## The problem
Please output only the lines that begin at the line with "que varios integrantes" and run through the end of the entries below, exactly as written. Drop all pictures.
──────── Dataset records
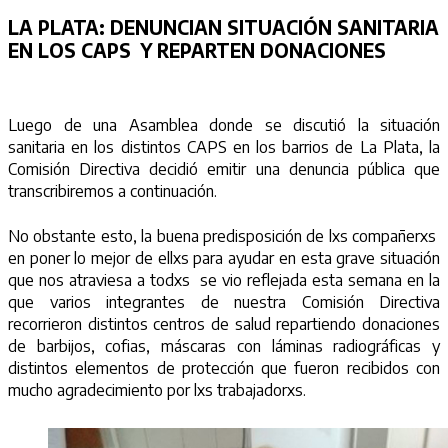
LA PLATA:
DENUNCIAN SITUACIÓN SANITARIA
EN LOS CAPS Y REPARTEN DONACIONES
Luego de una Asamblea donde se discutió la situación
sanitaria en los distintos CAPS en los barrios de La Plata, la
Comisión Directiva decidió emitir una denuncia pública que
transcribiremos a continuación.
No obstante esto, la buena predisposición de lxs compañerxs
en poner lo mejor de ellxs para ayudar en esta grave situación
que nos atraviesa a todxs se vio reflejada esta semana en la
que varios integrantes de nuestra Comisión Directiva
recorrieron distintos centros de salud repartiendo donaciones
de barbijos, cofias, máscaras con láminas radiográficas y
distintos elementos de protección que fueron recibidos con
mucho agradecimiento por lxs trabajadorxs.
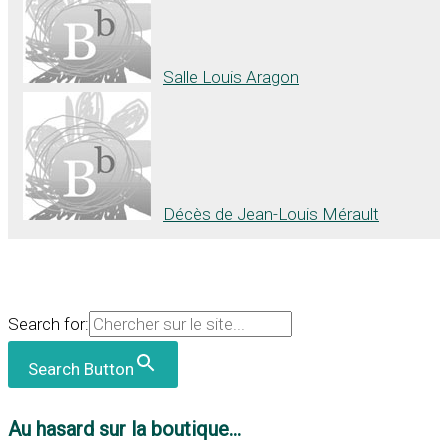
Salle Louis Aragon
Décès de Jean-Louis Mérault
Search for:
Search Button
Au hasard sur la boutique...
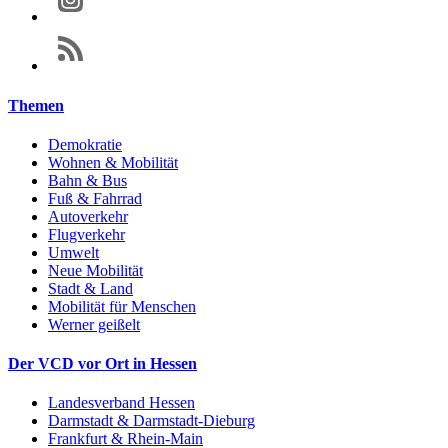
Themen
Demokratie
Wohnen & Mobilität
Bahn & Bus
Fuß & Fahrrad
Autoverkehr
Flugverkehr
Umwelt
Neue Mobilität
Stadt & Land
Mobilität für Menschen
Werner geißelt
Der VCD vor Ort in Hessen
Landesverband Hessen
Darmstadt & Darmstadt-Dieburg
Frankfurt & Rhein-Main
────────────────
## Task answer
que varios integrantes de nuestra Comisión Directiva
recorrieron distintos centros de salud repartiendo donaciones
de barbijos, cofias, máscaras con láminas radiográficas y
distintos elementos de protección que fueron recibidos con
mucho agradecimiento por lxs trabajadorxs.
Salle Louis Aragon
Décès de Jean-Louis Mérault
Search for:
Search Button
Au hasard sur la boutique...
Themen
Demokratie
Wohnen & Mobilität
Bahn & Bus
Fuß & Fahrrad
Autoverkehr
Flugverkehr
Umwelt
Neue Mobilität
Stadt & Land
Mobilität für Menschen
Werner geißelt
Der VCD vor Ort in Hessen
Landesverband Hessen
Darmstadt & Darmstadt-Dieburg
Frankfurt & Rhein-Main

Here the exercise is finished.